### THE DATA
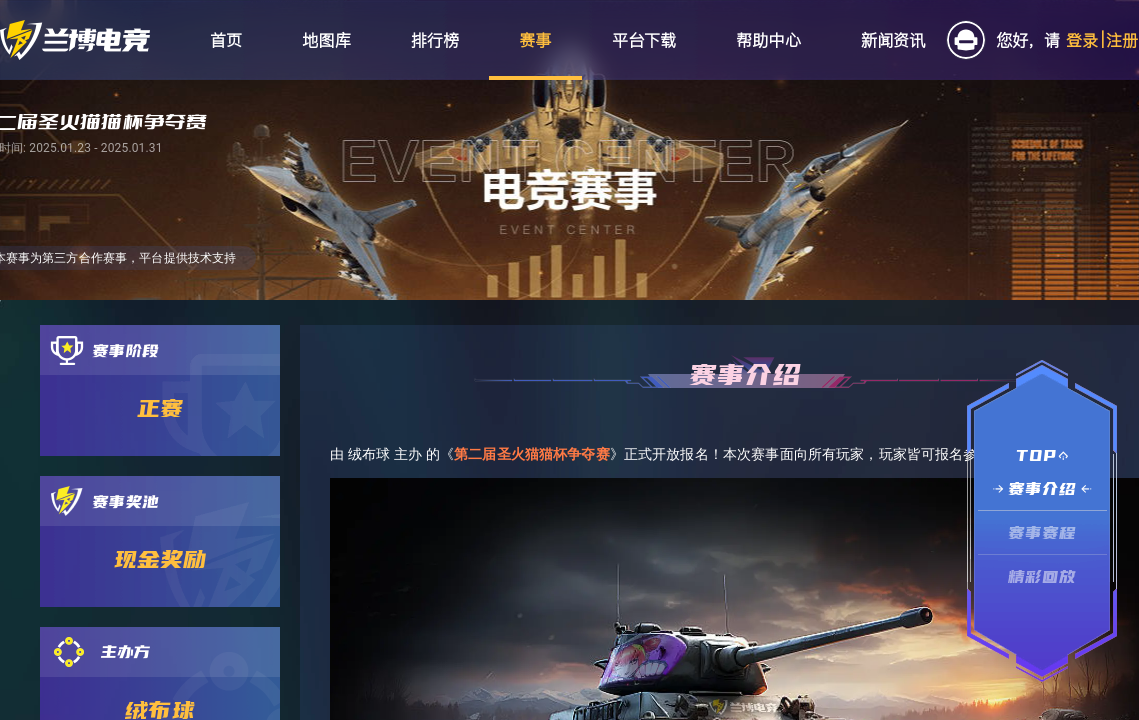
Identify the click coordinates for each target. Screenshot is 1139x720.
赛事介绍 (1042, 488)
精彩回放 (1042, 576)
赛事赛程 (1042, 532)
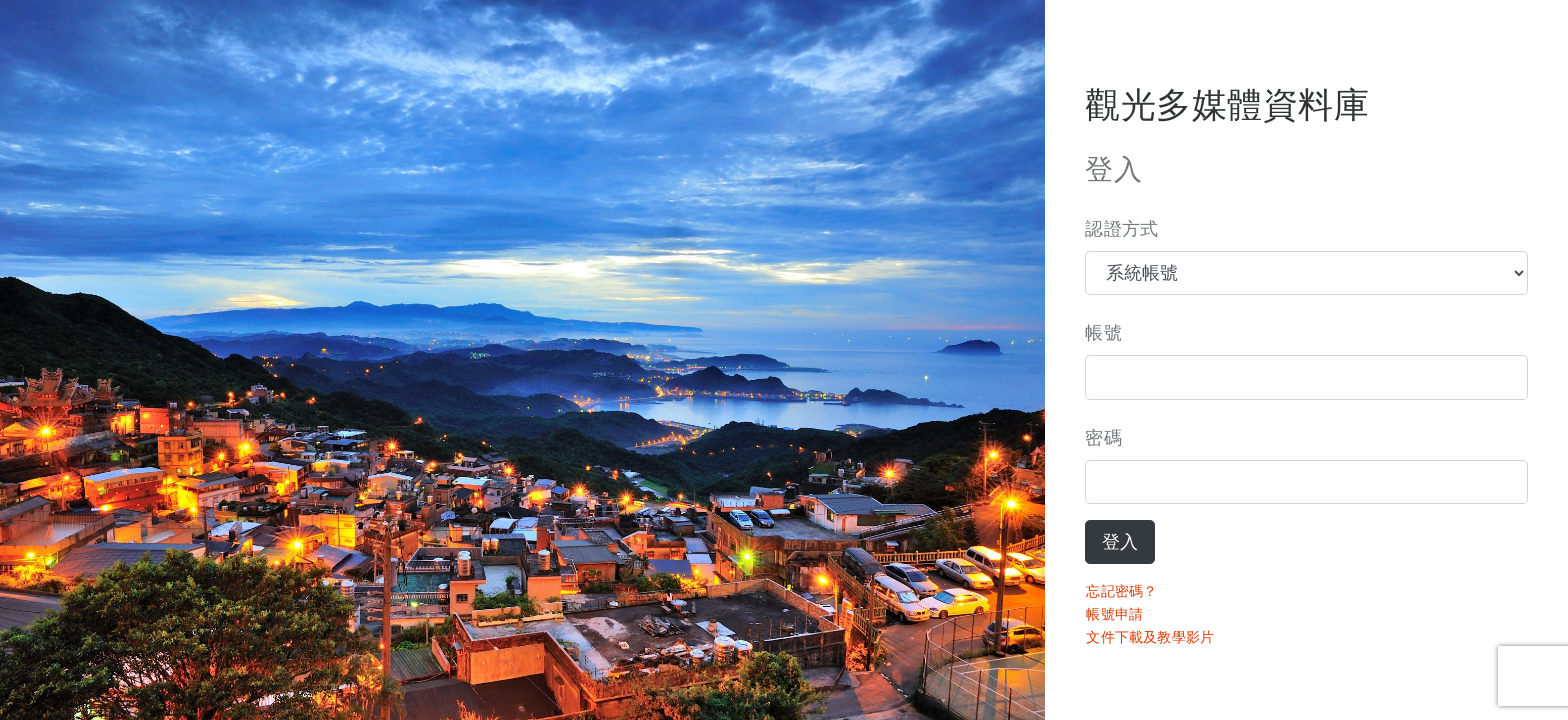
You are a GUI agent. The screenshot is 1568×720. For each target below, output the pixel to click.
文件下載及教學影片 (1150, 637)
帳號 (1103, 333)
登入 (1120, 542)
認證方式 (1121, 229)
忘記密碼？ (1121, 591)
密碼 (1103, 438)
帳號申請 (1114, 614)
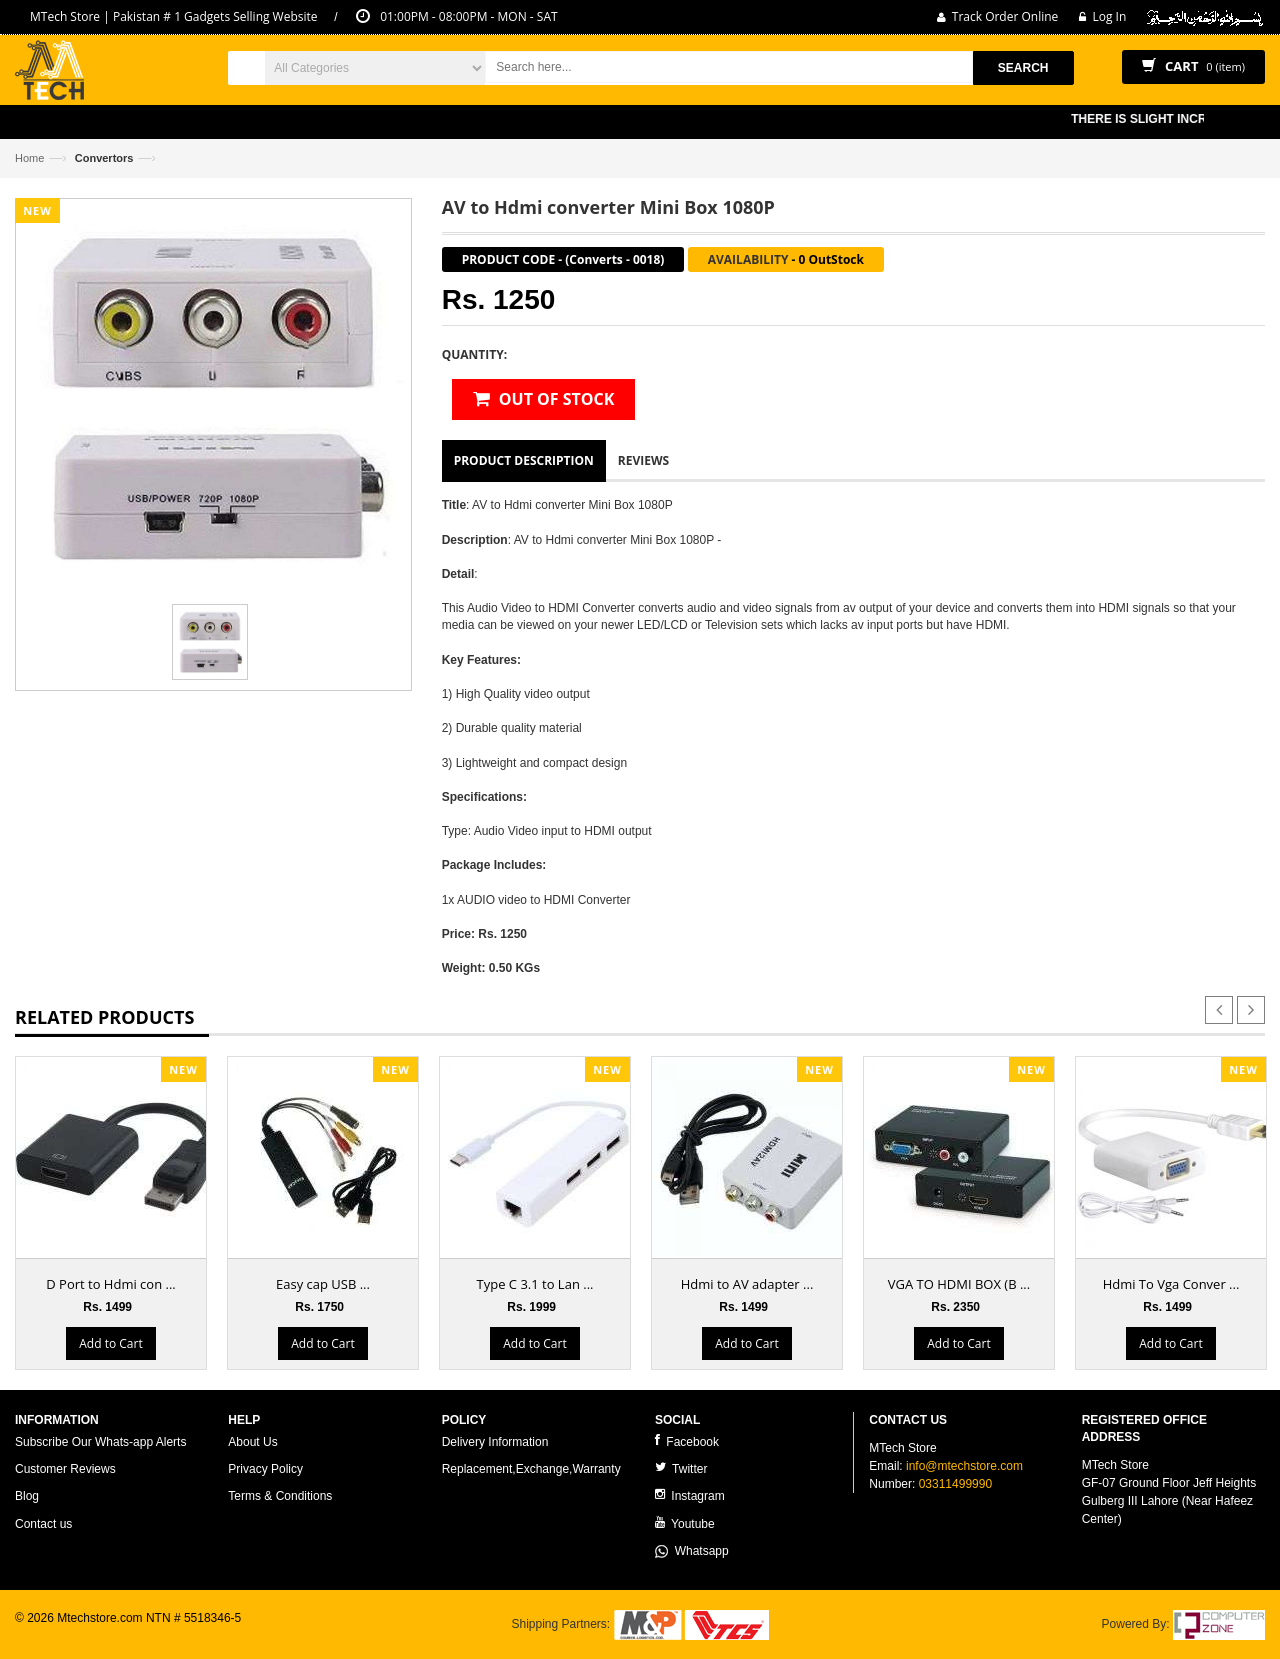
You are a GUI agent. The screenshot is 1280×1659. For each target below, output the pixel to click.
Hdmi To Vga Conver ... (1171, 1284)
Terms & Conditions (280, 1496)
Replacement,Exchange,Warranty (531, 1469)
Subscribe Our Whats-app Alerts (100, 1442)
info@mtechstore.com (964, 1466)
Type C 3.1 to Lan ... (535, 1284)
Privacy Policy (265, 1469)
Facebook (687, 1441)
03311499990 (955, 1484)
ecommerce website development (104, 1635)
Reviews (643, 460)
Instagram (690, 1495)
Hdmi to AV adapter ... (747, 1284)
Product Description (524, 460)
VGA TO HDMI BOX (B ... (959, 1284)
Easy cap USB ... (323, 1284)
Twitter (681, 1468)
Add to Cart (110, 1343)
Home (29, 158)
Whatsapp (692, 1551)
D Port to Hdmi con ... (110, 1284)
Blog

### ASSIGNMENT
Only the line with "Twitter (681, 1468)" and those preceding it, back to the first line of the entries, should be repeated exactly, without pictures.

### THE ANSWER
Identify the click coordinates for each target. Screenshot is 1139x720.
赛事介绍 (1042, 488)
精彩回放 (1042, 576)
赛事赛程 (1042, 532)
You are a GUI agent. The screenshot is 1568×720. For each target below, output the pixel to click.
文件下載及教學影片 (1150, 637)
帳號 (1103, 333)
登入 (1120, 542)
認證方式 (1121, 229)
忘記密碼？ (1121, 591)
密碼 (1103, 438)
帳號申請 (1114, 614)
You are a GUI agent. The screenshot is 1280×1659. For each target below, output the pixel to click.
Hdmi To Vga Conver ... (1171, 1284)
Terms & Conditions (280, 1496)
Replacement,Exchange,Warranty (531, 1469)
Subscribe Our Whats-app Alerts (100, 1442)
info@mtechstore.com (964, 1466)
Type C 3.1 to Lan ... (535, 1284)
Privacy Policy (265, 1469)
Facebook (687, 1441)
03311499990 (955, 1484)
ecommerce website development (104, 1635)
Reviews (643, 460)
Instagram (690, 1495)
Hdmi to AV adapter ... (747, 1284)
Product Description (524, 460)
VGA TO HDMI BOX (B ... (959, 1284)
Easy cap USB ... (323, 1284)
Twitter (681, 1468)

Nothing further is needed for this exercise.